Yesterday afternoon, I heard a muffled scuffling banging sound coming from Sean’s room. I somehow knew it was him hanging by one hand like an orangutan from the upper hang rod in his closet with the other hand blindly reaching, swiping and digging for something in the deep dark recesses of the closet. I also knew that he was standing tip toe on one foot on a precariously positioned stool that was about to tip over while he balanced his other foot on the lower hang rod, all but knocking off the fall and winter clothes I had just organized and hung there the week before.
I can’t really describe the sound to you because it’s like a dog whistle – only moms can hear it. And when moms here this sound, their ears perk up and they think, “Rut-roh. Dats not good.”
So I quickly dried my hands and dashed into his room where I found him in his closet hanging by one hand like an orangutan from the upper hang rod and desperately reaching for something buried in the back with the other hand. Just like it sounded.
“Dude, dude, dude,” I said as I pulled him off the home style uneven bars, “What are you doing?”
“I’m looking for my pirate suit,” he said.
I had in fact hung the pirate suit in the very back of the closet thinking he would forget all about it. It barely fit him when I bought it a month or two ago and it has since been washed and accidentally dried in the dryer. Nonetheless, I pulled out the pirate suit and handed it to him.
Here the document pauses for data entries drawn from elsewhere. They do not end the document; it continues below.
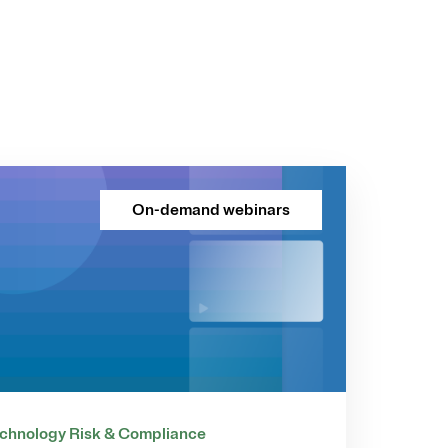
On-demand webinars
chnology Risk & Compliance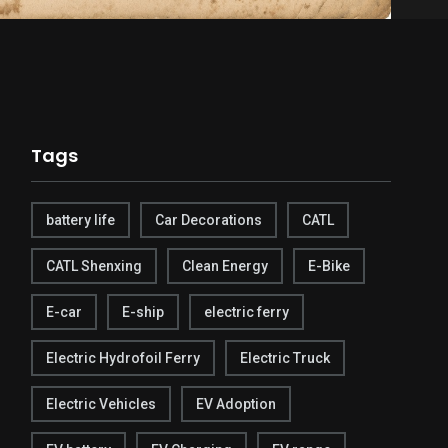
Tags
battery life
Car Decorations
CATL
CATL Shenxing
Clean Energy
E-Bike
E-car
E-ship
electric ferry
Electric Hydrofoil Ferry
Electric Truck
Electric Vehicles
EV Adoption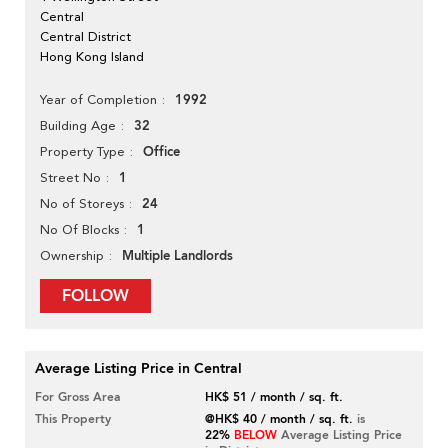
Central
Central District
Hong Kong Island
1992
Year of Completion
32
Building Age
Office
Property Type
1
Street No
24
No of Storeys
1
No Of Blocks
Multiple Landlords
Ownership
FOLLOW
Average Listing Price in Central
For Gross Area
HK$ 51 / month / sq. ft.
This Property
@HK$ 40 / month / sq. ft.
is
22%
BELOW
Average Listing Price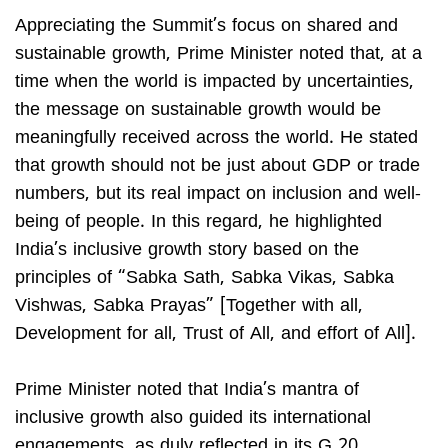
Appreciating the Summit’s focus on shared and
sustainable growth, Prime Minister noted that, at a
time when the world is impacted by uncertainties,
the message on sustainable growth would be
meaningfully received across the world. He stated
that growth should not be just about GDP or trade
numbers, but its real impact on inclusion and well-
being of people. In this regard, he highlighted
India’s inclusive growth story based on the
principles of “Sabka Sath, Sabka Vikas, Sabka
Vishwas, Sabka Prayas” [Together with all,
Development for all, Trust of All, and effort of All].
Prime Minister noted that India’s mantra of
inclusive growth also guided its international
engagements, as duly reflected in its G 20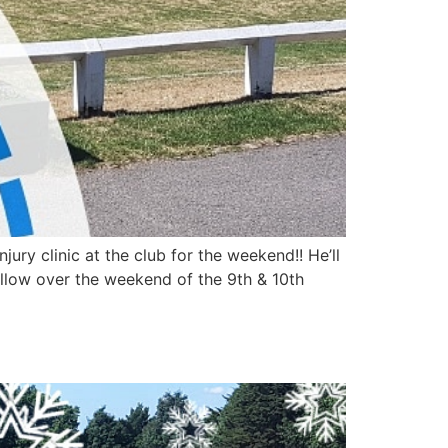
ry clinic at the club for the weekend!! He’ll
ollow over the weekend of the 9th & 10th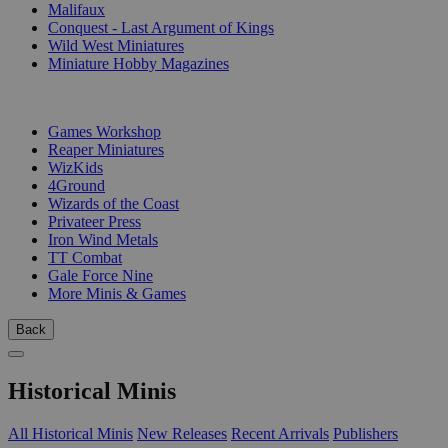
Malifaux
Conquest - Last Argument of Kings
Wild West Miniatures
Miniature Hobby Magazines
PUBLISHERS
Games Workshop
Reaper Miniatures
WizKids
4Ground
Wizards of the Coast
Privateer Press
Iron Wind Metals
TT Combat
Gale Force Nine
More Minis & Games
Back
Historical Minis
All Historical Minis
New Releases
Recent Arrivals
Publishers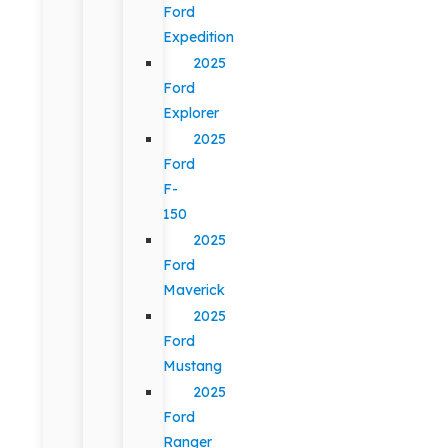
Ford
Expedition
2025
Ford
Explorer
2025
Ford
F-
150
2025
Ford
Maverick
2025
Ford
Mustang
2025
Ford
Ranger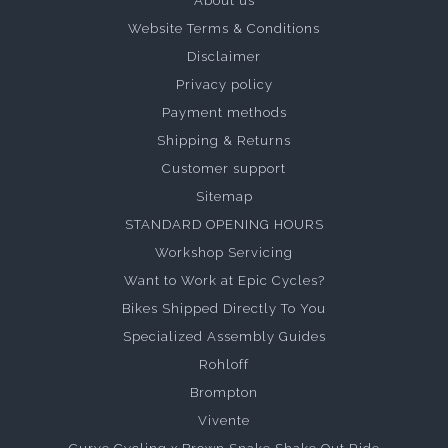
About us
Website Terms & Conditions
Disclaimer
Privacy policy
Payment methods
Shipping & Returns
Customer support
Sitemap
STANDARD OPENING HOURS
Workshop Servicing
Want to Work at Epic Cycles?
Bikes Shipped Directly To You
Specialized Assembly Guides
Rohloff
Brompton
Vivente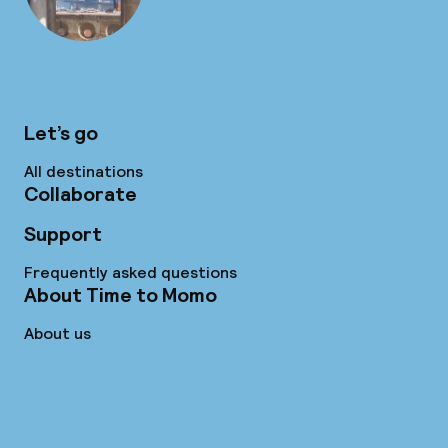
Let’s go
All destinations
Collaborate
Support
Frequently asked questions
About Time to Momo
About us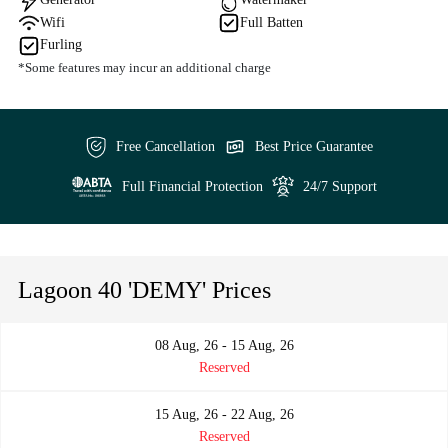
Wifi
Full Batten
Furling
*Some features may incur an additional charge
Free Cancellation
Best Price Guarantee
Full Financial Protection
24/7 Support
Lagoon 40 'DEMY' Prices
08 Aug, 26 - 15 Aug, 26
Reserved
15 Aug, 26 - 22 Aug, 26
Reserved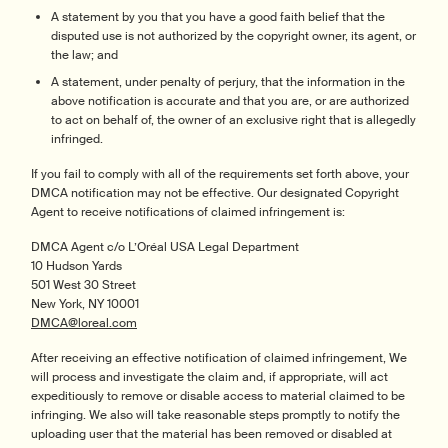
A statement by you that you have a good faith belief that the
disputed use is not authorized by the copyright owner, its agent, or
the law; and
A statement, under penalty of perjury, that the information in the
above notification is accurate and that you are, or are authorized
to act on behalf of, the owner of an exclusive right that is allegedly
infringed.
If you fail to comply with all of the requirements set forth above, your
DMCA notification may not be effective. Our designated Copyright
Agent to receive notifications of claimed infringement is:
DMCA Agent c/o L’Oréal USA Legal Department
10 Hudson Yards
501 West 30 Street
New York, NY 10001
DMCA@loreal.com
After receiving an effective notification of claimed infringement, We
will process and investigate the claim and, if appropriate, will act
expeditiously to remove or disable access to material claimed to be
infringing. We also will take reasonable steps promptly to notify the
uploading user that the material has been removed or disabled at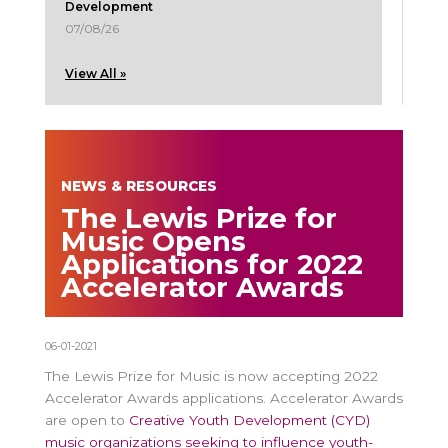
Development
07/08/26
View All »
NEWS & RESOURCES
The Lewis Prize for
Music Opens
Applications for 2022
Accelerator Awards
06-01-2021
The Lewis Prize for Music is now accepting 2022
Accelerator Awards applications. Accelerator Awards
are open to
Creative Youth Development (CYD)
music organizations seeking to influence youth-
He quickly stripped down to his skivvies and wiggled into it.
“Velcro me up matey! Will ‘ya?” he ordered, turning his back to me with his hands on his hips.
“Aye aye Captain,” I said and then like a sales clerk in a bridal shop, I did my best to squeeze my too big customer into a too small costume, tucking and tugging, pulling and praying, coaxing the Velcro together with all my might.
When he turned around, he was so blindingly cute that I lost my peripheral vision and the part of the brain that does math and reasoning. I reached out to him and pulled him into my lap so we were nose to nose and was surprised when he willingly obliged. He smelled sweet and of cinnamon, like graham crackers.
“Give your mommy a hug Captain,” I ordered him.
He playfully pushed me to the ground and I pulled him into my chest and quickly hugged him before he tried to squiggle away.
But he didn’t squiggle away. Instead, he wrapped his arms around my neck, nestled into me and stayed there.
So I laid there on the floor on my back with my arms wrapped around my 4-year-old pirate boy and watched the ceiling fan go round and round. He twirled my hair and I ran my finger up and down the miraculous thing that is his spine and listened to him breathe. No words were spoken. I did not want the moment to pass because I never know when it will be the last time before he will be too busy or too big to spontaneously snuggle with his mom on the floor. Four has been sweet and funny and joyful beyond what should be legal.
Five is on the horizon and I know it will bring its own brand of joy, but I would give just about anything for more four. Please.